Algunas herramientas

Google Drive: Integra distintos servicios ofimáticos administrados por Google (documentos, hojas de cálculo, presentaciones, etc.) con la posibilidad de compartir, comentar o editar contenidos según las autorizaciones creadas para cada usuario.

Trello: Permite organizar equipos de trabajo para la reealización de tareas y agrega un componente similar al de las plataformas de gestión de proyectos, facilitando que se creen y administren actividades a partir de listas.

Quip: Permite crear, editar y compartir documentos y realizar chat en línea con los participantes. Adicionalmente cuenta con soporte en 11 idiomas diferentes lo que facilita trabajar con personas en cualquier parte del mundo.

Slack: Es una herramienta de mensajería pensada para equipos. Permite crear grupos a los que accederán los diferentes miembros para poder estar comunicados todos, como si estuviesen en la misma oficina.

HackpadUna de sus principales ventajas es que puede ser sincronizado con Dropbox, lo que permite que los archivos tengan una copia de seguridad automática. Además, permite embeber videos de diferentes plataformas como Vimeo y Youtube, así como galerías fotográficas de Flickr.

A medida que se intensifica el uso de la tecnología en todas las áreas de la vida, una nueva generación de nativos digitales está ingresando en la fuerza laboral cambiando las reglas e impulsando a las organizaciones a considerar mejores formas de optimizar la experiencia laboral para obtener una ventaja competitiva.

De la mano de estas nuevas generaciones los dispositivos y las aplicaciones móviles se han vuelto omnipresentes en la oficina, los cuales son cada vez más utilizados en las labores cotidianas. Estas aplicaciones, junto con el smartphone, integran un ecosistema digital de múltiples funciones –incluyendo las productivas– que les proporciona una experiencia fluida, intuitiva y accesible.

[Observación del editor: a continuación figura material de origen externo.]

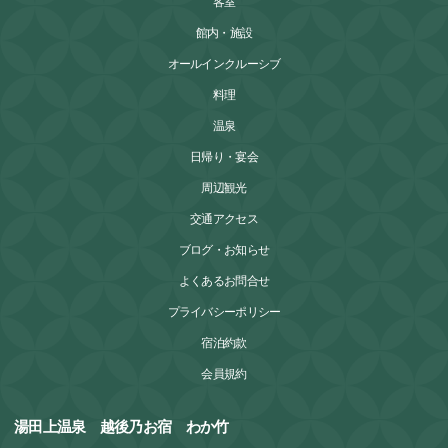
客室
館内・施設
オールインクルーシブ
料理
温泉
日帰り・宴会
周辺観光
交通アクセス
ブログ・お知らせ
よくあるお問合せ
プライバシーポリシー
宿泊約款
会員規約
湯田上温泉 越後乃お宿 わか竹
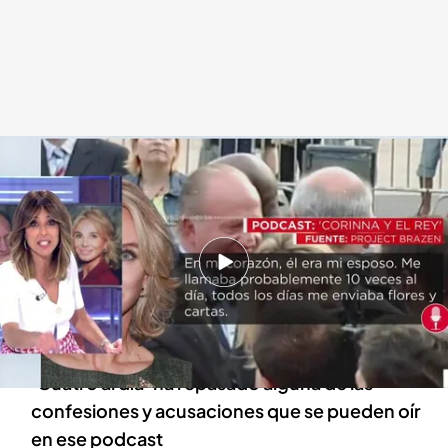
?CAD' repasa las declaraciones de Corinna en su podcast
Cuatro al día
02 NOV 2022 - 18:45h.
La amiga íntima del Emérito lanza un podcast
de ocho capítulos donde contará, por primera
vez, su relación con el rey Juan Carlos
‘Cuatro al día’ ha repasado alguna de las
confesiones y acusaciones que se pueden oír
en ese podcast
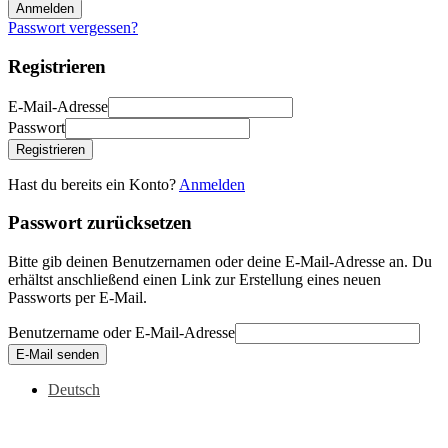
Anmelden
Passwort vergessen?
Registrieren
E-Mail-Adresse
Passwort
Registrieren
Hast du bereits ein Konto?
Anmelden
Passwort zurücksetzen
Bitte gib deinen Benutzernamen oder deine E-Mail-Adresse an. Du
erhältst anschließend einen Link zur Erstellung eines neuen
Passworts per E-Mail.
Benutzername oder E-Mail-Adresse
E-Mail senden
Deutsch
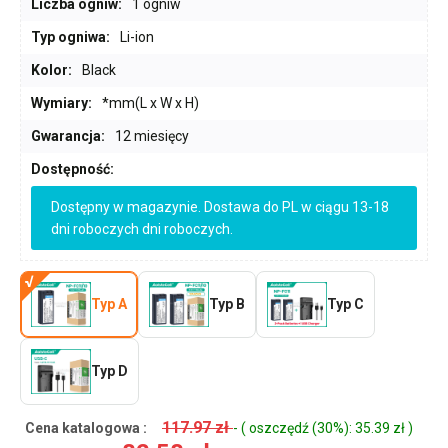
Liczba ogniw:
1 ogniw
Typ ogniwa:
Li-ion
Kolor:
Black
Wymiary:
*mm(L x W x H)
Gwarancja:
12 miesięcy
Dostępność:
Dostępny w magazynie. Dostawa do PL w ciągu 13-18
dni roboczych dni roboczych.
Typ A
Typ B
Typ C
Typ D
117.97 zł
Cena katalogowa :
- ( oszczędź (30%): 35.39 zł )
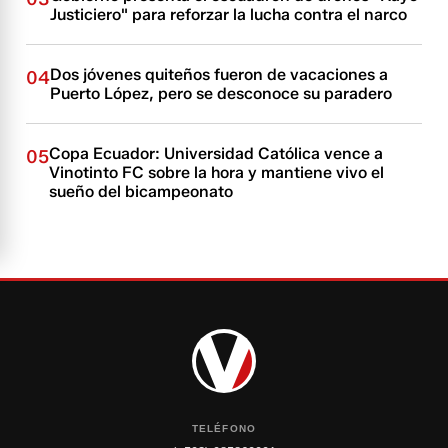
Justiciero" para reforzar la lucha contra el narco
Dos jóvenes quiteños fueron de vacaciones a
04
Puerto López, pero se desconoce su paradero
Copa Ecuador: Universidad Católica vence a
05
Vinotinto FC sobre la hora y mantiene vivo el
sueño del bicampeonato
TELÉFONO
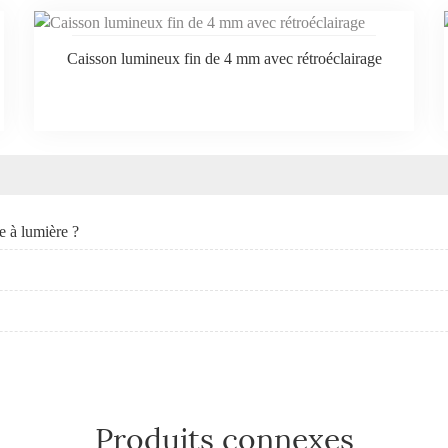
Caisson lumineux fin de 4 mm avec rétroéclairage
te à lumière ?
Produits connexes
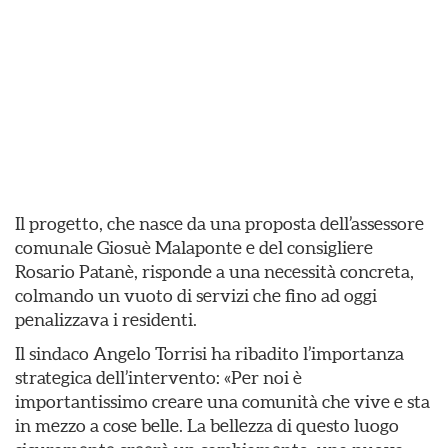
Il progetto, che nasce da una proposta dell’assessore
comunale Giosuè Malaponte e del consigliere
Rosario Patanè, risponde a una necessità concreta,
colmando un vuoto di servizi che fino ad oggi
penalizzava i residenti.
Il sindaco Angelo Torrisi ha ribadito l’importanza
strategica dell’intervento: «Per noi è
importantissimo creare una comunità che vive e sta
in mezzo a cose belle. La bellezza di questo luogo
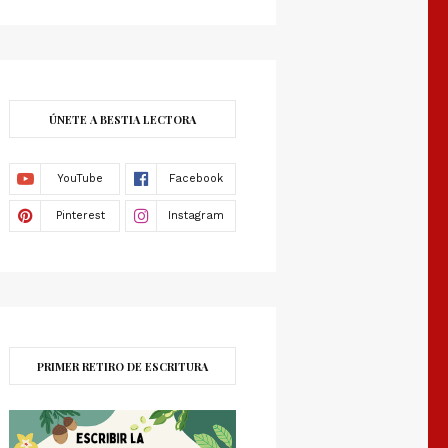
ÚNETE A BESTIA LECTORA
PRIMER RETIRO DE ESCRITURA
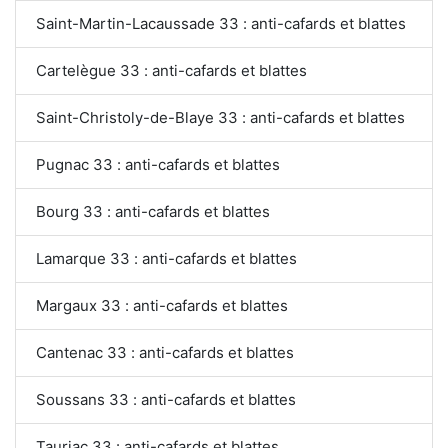
Saint-Martin-Lacaussade 33 : anti-cafards et blattes
Cartelègue 33 : anti-cafards et blattes
Saint-Christoly-de-Blaye 33 : anti-cafards et blattes
Pugnac 33 : anti-cafards et blattes
Bourg 33 : anti-cafards et blattes
Lamarque 33 : anti-cafards et blattes
Margaux 33 : anti-cafards et blattes
Cantenac 33 : anti-cafards et blattes
Soussans 33 : anti-cafards et blattes
Tauriac 33 : anti-cafards et blattes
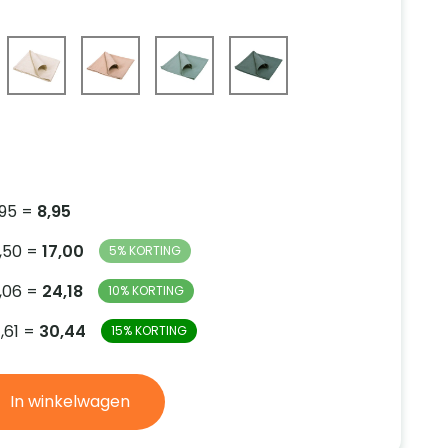
8,95 =
8,95
8,50 =
17,00
5% KORTING
8,06 =
24,18
10% KORTING
7,61 =
30,44
15% KORTING
In winkelwagen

Muchas de estas aplicaciones pueden mejorar la eficiencia y facilitar las actividades de la organización: seguir los proyectos en curso, favorecer una comunicación rápida y fluida y permitir que los empleados socialicen. La gran ventaja de estas nuevas tecnologías basadas en aplicaciones es que están diseñadas para estar al alcance de todos. La eficiencia, la facilidad de uso y una agradable experiencia de usuario son características altamente valoradas. Así, las empresas que adoptan las nuevas tecnologías de consumo están preparadas tanto para adaptarse a las expectativas de las nuevas generaciones como para encontrar formas innovadoras de realizar sus operaciones diarias y mantener en contacto a la nueva fuerza laboral.

En definitiva, el entorno tecnológico de la organización –entendido como todas las herramientas que se utilizan en el lugar de trabajo y que incluyen desde la red social interna, los dispositivos móviles, las computadoras de escritorio y las soluciones de videoconferencia hasta cualquier aplicación, software, etc.– afecta la forma en que los empleados realizan sus tareas, se comunican y colaboran, y tiene un profundo impacto sobre la experiencia laboral, especialmente entre las nuevas generaciones de nativos digitales.

Muchas organizaciones ya están utilizando sensores en sus espacios de trabajo modernos para recopilar grandes datos sobre el rendimiento del edificio y el comportamiento de sus empleados. Luego, esta información se puede analizar con un software especializado lo cual permite evaluar tanto la eficiencia del edificio como la experiencia de uso.

Algunas empresas también han comenzado a utilizar “inteligencia artificial” para analizar los datos ya existentes dentro del edificio. Ésto les permite optimizar el diseño de la oficina para personalizar la experiencia de los trabajadores recolectando sus patrones de comportamiento: a qué hora suelen entrar y salir de la oficina, cuáles son sus rutinas diarias, etc. De esta manera, la infraestructura de la Internet de las cosas presente en el entorno permite personalizar el espacio de trabajo a la medida de las preferencias individuales.